HS Code Classifier (English)

A deep learning model for automatic classification of goods by Harmonized System (HS) codes based on English-language product descriptions. The model predicts HS codes at three levels of granularity: 2-digit (chapter), 4-digit (heading), and 6-digit (subheading).

Overview

The Harmonized System is an internationally standardized nomenclature for the classification of traded products. Manual assignment of HS codes is time-consuming and error-prone. This model automates that process from plain English product text, providing multi-level predictions with confidence scores.

Task: Multi-class text classification Input: English product description (free-form text) Output: HS code predictions at 2-, 4-, and 6-digit levels with confidence scores Base model: bert-base-uncased

Performance

The model was trained for 25 epochs and evaluated on a held-out validation set. The results below reflect the best checkpoint selected during training.

Level	Granularity	Accuracy
2-digit	Chapter	97.74%
4-digit	Heading	97.50%
6-digit	Subheading	90.12%

Training and validation loss progression confirmed stable convergence without overfitting, supported by learning rate scheduling and weight averaging over the final epochs.

Training Details

Parameter	Value
Training started	2026-03-09
Total epochs	25
Final training loss	0.40
Hardware	GPU
Framework	PyTorch + Transformers

Usage

This model uses a custom PyTorch architecture. Loading requires the class definition from the original inference script. Below is a high-level usage example.

Requirements

pip install torch transformers sentencepiece safetensors

Loading and Running Inference

import torch
import json
from transformers import AutoTokenizer, AutoModel

# Load configuration
config = json.load(open("model/model_config.json"))

# Load tokenizer
tokenizer = AutoTokenizer.from_pretrained("model/tokenizer")

# Load label mappings
label2id_6 = json.load(open("model/label2id_6.json"))
id2label_6 = {v: k for k, v in label2id_6.items()}

# Run inference using the provided inference script:
# python inference.py

For full inference, use the inference.py script included in the repository. It loads all model components, accepts a product description as input, and returns the top-5 HS code candidates with confidence scores at each level.

Output Format

Input: "wireless bluetooth headphones with noise cancellation"
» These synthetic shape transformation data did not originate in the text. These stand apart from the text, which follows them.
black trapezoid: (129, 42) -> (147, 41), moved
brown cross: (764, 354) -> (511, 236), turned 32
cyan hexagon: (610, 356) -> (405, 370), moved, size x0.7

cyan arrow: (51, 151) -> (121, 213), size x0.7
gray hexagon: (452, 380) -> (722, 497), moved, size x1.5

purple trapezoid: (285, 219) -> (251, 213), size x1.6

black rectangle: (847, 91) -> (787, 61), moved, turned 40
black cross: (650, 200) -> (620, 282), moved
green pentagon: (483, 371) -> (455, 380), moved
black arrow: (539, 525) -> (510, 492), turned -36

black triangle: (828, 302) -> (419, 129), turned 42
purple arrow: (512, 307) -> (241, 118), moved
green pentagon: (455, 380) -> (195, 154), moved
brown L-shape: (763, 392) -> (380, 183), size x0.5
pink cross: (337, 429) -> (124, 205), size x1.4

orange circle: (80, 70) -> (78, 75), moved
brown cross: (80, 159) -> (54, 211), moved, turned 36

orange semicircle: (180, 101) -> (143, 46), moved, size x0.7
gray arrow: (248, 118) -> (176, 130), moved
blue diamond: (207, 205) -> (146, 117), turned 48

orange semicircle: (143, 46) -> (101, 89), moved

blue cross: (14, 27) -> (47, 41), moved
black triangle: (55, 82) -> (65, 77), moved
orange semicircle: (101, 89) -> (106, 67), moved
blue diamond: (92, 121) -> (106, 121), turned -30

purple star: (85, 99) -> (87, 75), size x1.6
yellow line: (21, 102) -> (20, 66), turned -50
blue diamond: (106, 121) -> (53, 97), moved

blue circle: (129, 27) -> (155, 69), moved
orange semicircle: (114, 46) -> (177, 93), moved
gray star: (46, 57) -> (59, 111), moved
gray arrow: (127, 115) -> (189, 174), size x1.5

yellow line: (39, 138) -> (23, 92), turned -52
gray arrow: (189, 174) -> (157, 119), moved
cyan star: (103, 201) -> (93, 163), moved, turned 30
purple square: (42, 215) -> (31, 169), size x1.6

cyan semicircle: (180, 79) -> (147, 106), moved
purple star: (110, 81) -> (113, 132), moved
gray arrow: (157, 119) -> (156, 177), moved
Rank | Code       | Score     | Confidence
-----|------------|-----------|------------------------
  1  | 851830     | 4.12e-01  | 85.21 -> 91.43 -> 87.62
  2  | 851890     | 2.87e-01  | 85.21 -> 91.43 -> 72.18
  3  | 852520     | 1.03e-01  | ...

Each result shows the predicted 6-digit subheading with a chain of probabilities: chapter (2-digit) -> heading (4-digit) -> subheading (6-digit).

Model Files

File	Description
`cascaded_best.pt`	Trained model weights
`model_config.json`	Model architecture configuration
`label2id_2.json`	Chapter-level (2-digit) label map
`label2id_4.json`	Heading-level (4-digit) label map
`label2id_6.json`	Subheading-level (6-digit) label map
`tokenizer/`	Tokenizer files
`base_model/`	Fine-tuned base transformer weights

Limitations

The model was trained on English-language product descriptions. Other languages are not supported.
Coverage is limited to HS codes present in the training data. Very rare or newly introduced subheadings may not be recognized.
Confidence scores should be treated as relative rankings rather than calibrated probabilities.
The model predicts based on text alone. Physical measurements, materials composition, or country-specific tariff rulings are not taken into account.

License

This model is released under the MIT License.

Contact

Developed by ENTUM-AI. For questions or collaboration, contact us via the Hugging Face profile page.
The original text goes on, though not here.